On June 7, 2017, Secretary of Labor Alexander Acosta announced the withdrawal of the AI on joint employment. However, the now-withdrawn AI’s broad interpretation of joint employment indicates how the plaintiff’s bar and some judges will continue to approach the issue.
- Fourth Circuit FLSA Case. In January 2017, the U.S. Court of Appeals for the Fourth Circuit adopted an expansive new joint employer standard under the FLSA in Salinas v. Commercial Interiors, Inc.
The new test finds joint employer status under the FLSA where “two or more persons or entities are not completely disassociated …” with respect to their separate workplaces. The Fourth Circuit’s test seems to make any relationship or collaboration between two businesses a joint employment relationship because the two entities will not be completely disassociated.
To make matters worse, Salinas states that “one factor alone can serve as the basis for finding that two or more … entities are ‘not completely disassociated.’” This test is even broader than the joint employer test under Browning-Ferris, and has contributed to a growing patchwork of joint employer standards across the country.
CONSEQUENCES FOR WORKERS, ENTREPRENEURS, AND LOCAL EMPLOYERS
- Small business owners may have less freedom to operate their businesses. If a franchisor is responsible for the employment decisions of its franchisees, the franchisor will have no choice but to exert greater control over the franchise small business.
- Fewer individuals will have the opportunity to own their own business. Concerns have been raised that the new joint employer standard will upend successful business models that have empowered countless Americans to achieve the American Dream of owning a business. There are also concerns that employers will be discouraged from contracting with small businesses for various services.
- Higher costs for consumers and fewer jobs for workers. If a franchisor is suddenly responsible for managing the daily operations of its franchisees, the franchisor will face higher administrative costs that will be passed onto the franchisee and ultimately result in higher prices for consumers or fewer jobs for workers.
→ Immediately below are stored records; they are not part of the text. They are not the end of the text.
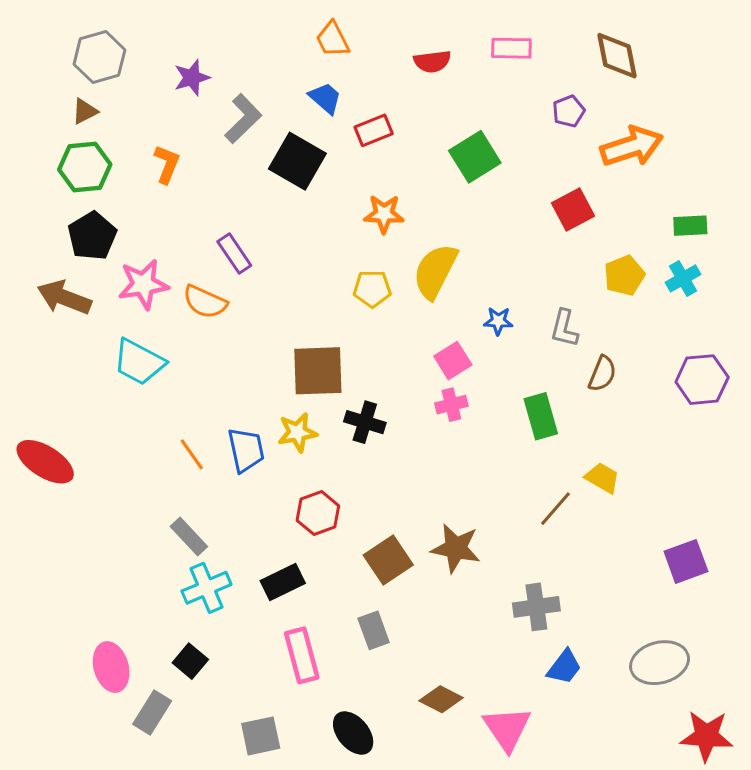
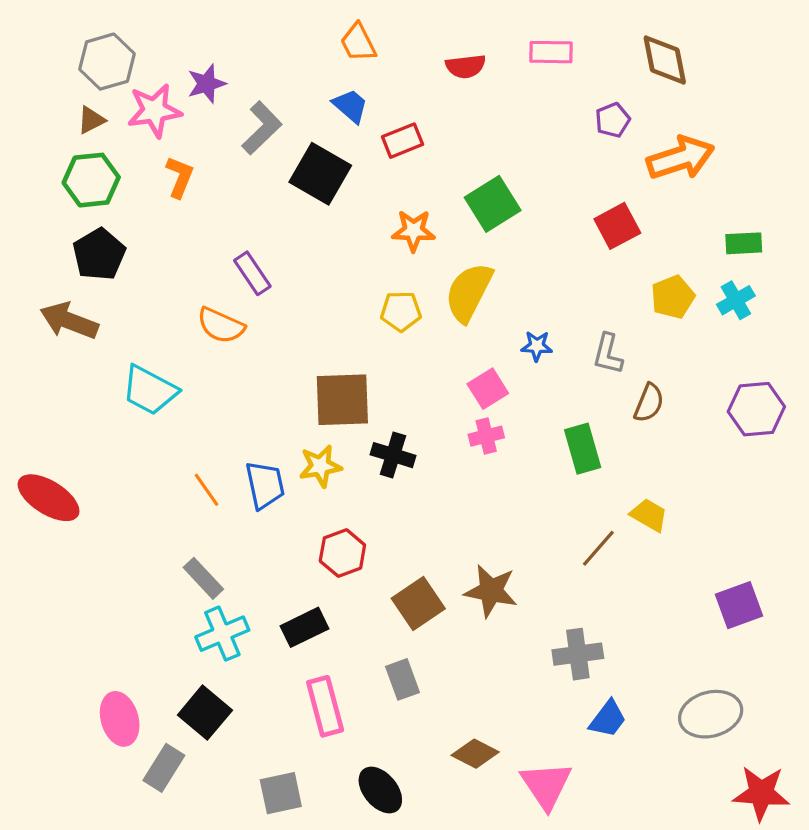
green square: (475, 157) -> (493, 204), moved
pink star: (143, 284) -> (154, 111), moved
black square: (190, 661) -> (205, 713), size x1.4

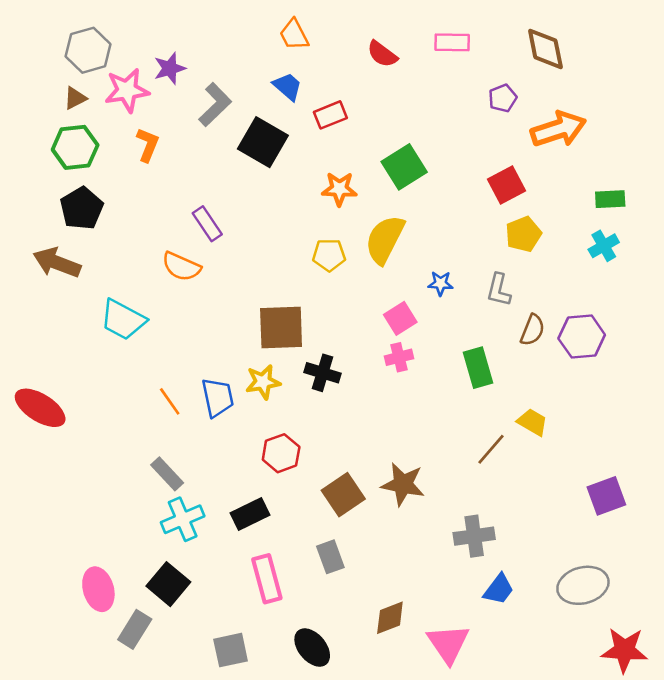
red semicircle: (466, 66) -> (382, 54), turned 44
yellow pentagon: (673, 297) -> (523, 234), moved
purple hexagon: (756, 409) -> (582, 337), moved
brown diamond: (475, 754) -> (390, 618), turned -48

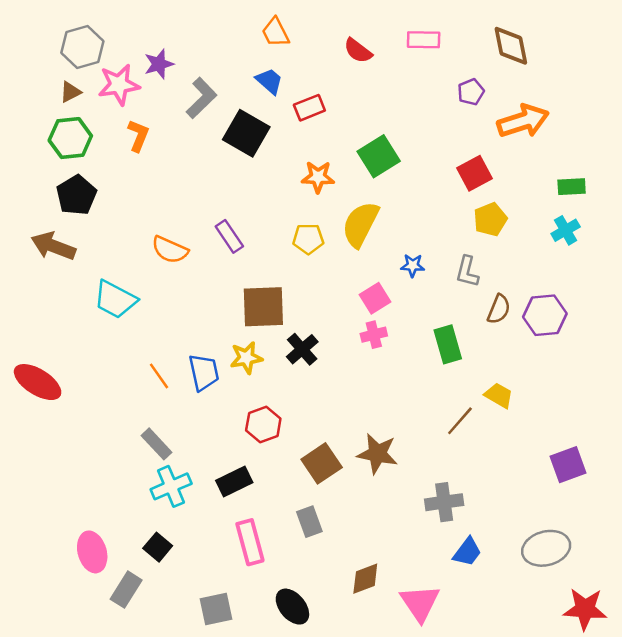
purple rectangle: (207, 224) -> (229, 236), moved
black cross: (323, 373) -> (302, 349), turned 32
black square: (168, 584) -> (158, 547), size x0.7

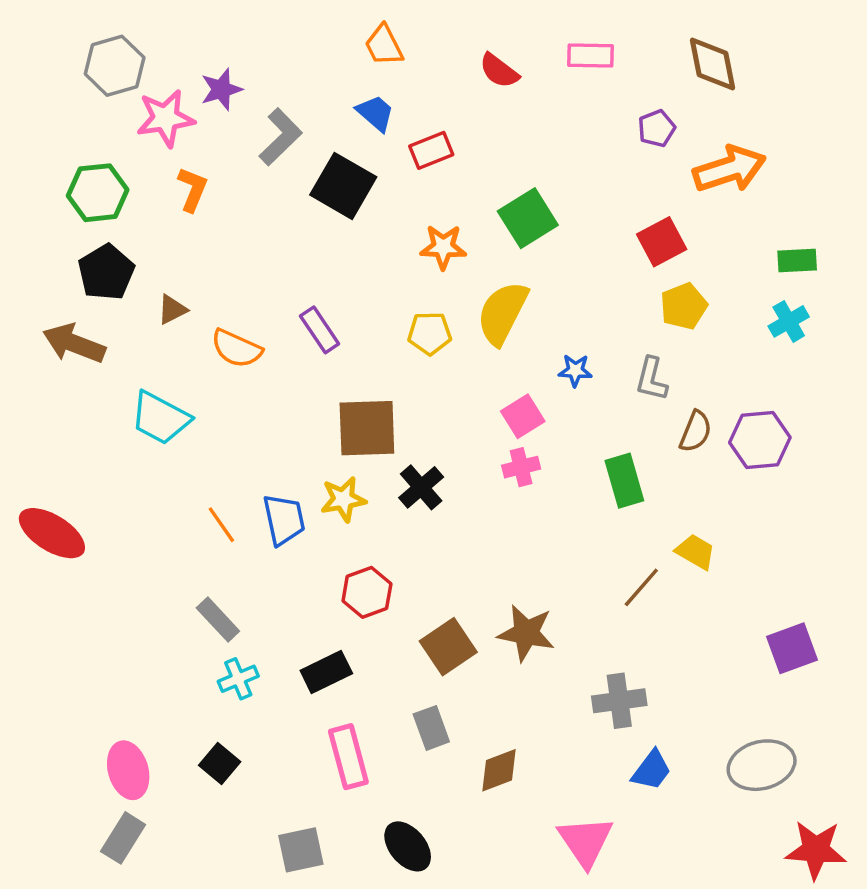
brown triangle: (70, 92) -> (172, 310), moved
cyan cross: (171, 486) -> (238, 679), size x0.7
brown diamond: (365, 579) -> (499, 770), moved
gray rectangle: (126, 590) -> (123, 838), moved

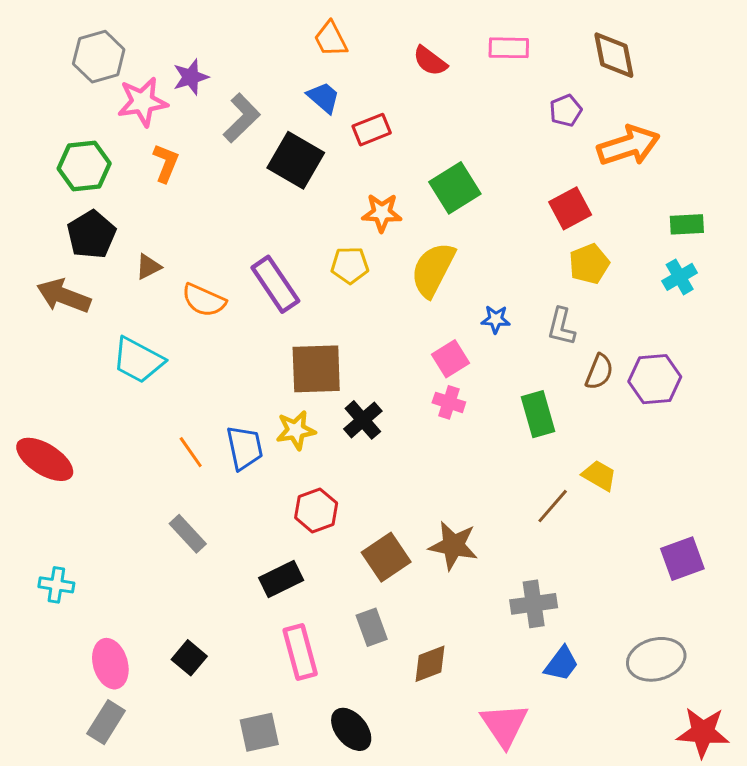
purple rectangle: (320, 330) -> (275, 284), size x1.4
yellow pentagon: (430, 333) -> (350, 265), moved
pink cross: (521, 467) -> (449, 402), turned 32
cyan cross: (238, 679) -> (56, 585), moved, turned 32

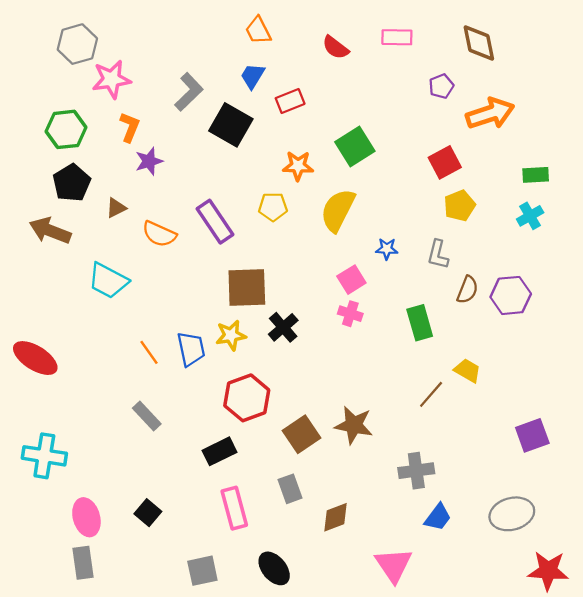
purple star: (191, 77) -> (149, 161), moved
blue trapezoid: (323, 97) -> (252, 76), turned -100
red hexagon: (316, 510) -> (247, 398), size x1.4
cyan cross: (56, 585) -> (44, 456), size x1.6
gray rectangle: (106, 722) -> (83, 563), turned -40

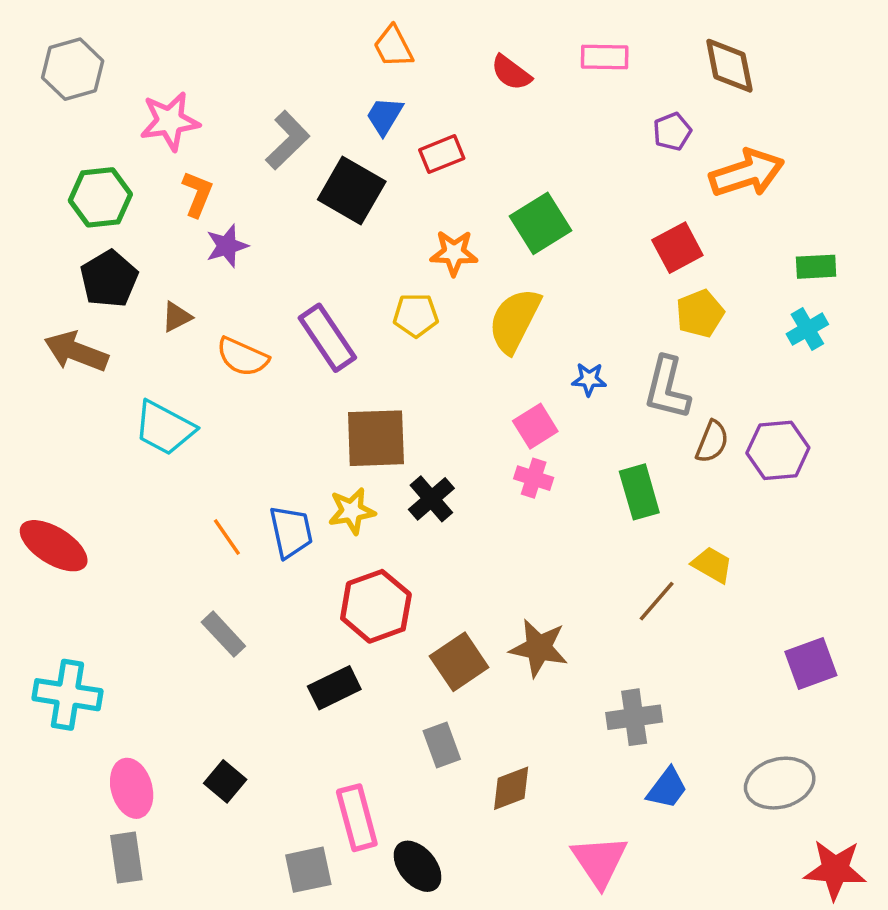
gray hexagon: (77, 44) -> (73, 69), moved
gray L-shape: (438, 255) -> (667, 388), size x1.4
pink rectangle: (234, 508) -> (357, 818), moved

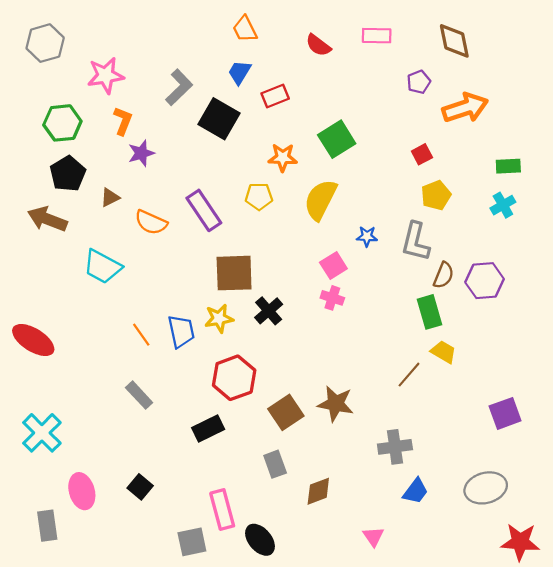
red square: (677, 248) -> (422, 154), size x0.7
green rectangle: (639, 492) -> (430, 312), moved
cyan cross: (67, 695) -> (42, 433), turned 36
gray rectangle: (126, 858) -> (47, 526), moved
pink triangle: (599, 861) -> (373, 537), size x0.6

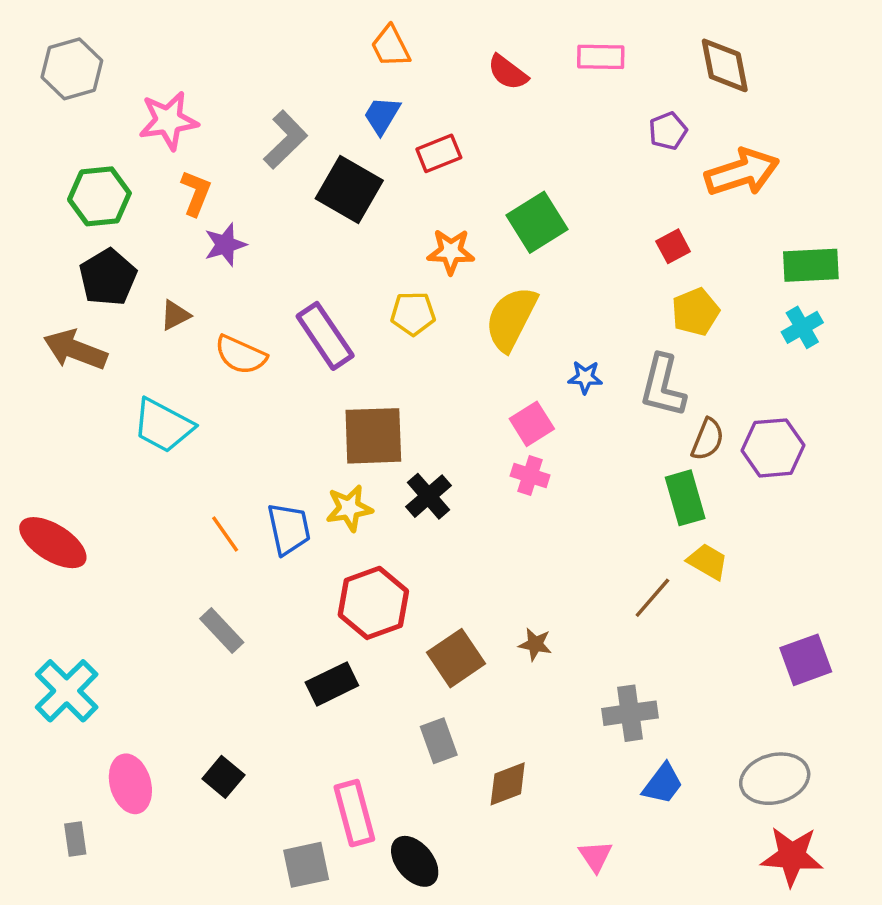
green rectangle: (508, 166) -> (811, 265), size x1.4
brown star: (336, 404) -> (535, 644), size x0.6
gray rectangle: (47, 526) -> (75, 839), size x0.7
red star: (520, 542) -> (792, 856), moved

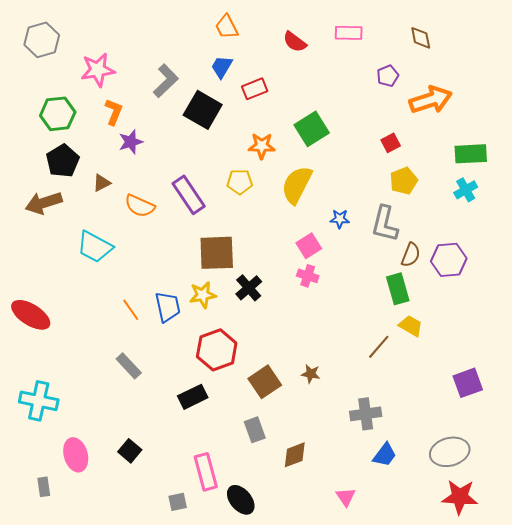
brown diamond: (725, 65) -> (421, 38), size x0.7
brown arrow: (75, 350) -> (44, 203), turned -39
cyan cross: (67, 691) -> (39, 401), turned -33
gray square: (306, 865) -> (178, 502), size x0.7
According to the American Action Forum, the new joint employer standard could result in 1.7 million fewer jobs.
SOLUTION: THE SAVE LOCAL BUSINESS ACT
Rep. Bradley Byrne (R-AL), chairman of the Subcommittee on Workforce Protections, introduced the Save Local Business Act. The legislation will reaffirm that two or more employers must have “actual, direct, and immediate” control over employees to be considered joint employers under the National Labor Relations Act and Fair Labor Standards Act. The Save Local Business Act, as approved by committee, amends the NLRA and FLSA by defining joint employer relationships as follows:
“A person may be considered a joint employer in relation to an employee only if such person directly, actually, and immediately, and not in a limited and routine manner, exercises significant control over essential terms and conditions of employment, such as hiring employees, discharging employees, determining individual employee rates of pay and benefits, day-to-day supervision of employees, assigning individual work schedules, positions, and tasks, or administering employee discipline.”
As a result, the bill will:
- Roll back a convoluted joint employer scheme that threatens job creation and undermines the American Dream.
- Restore a commonsense definition of employer to provide certainty and stability for workers and employers.
- Protect workers and local employers from future overreach by unelected bureaucrats and activist judges.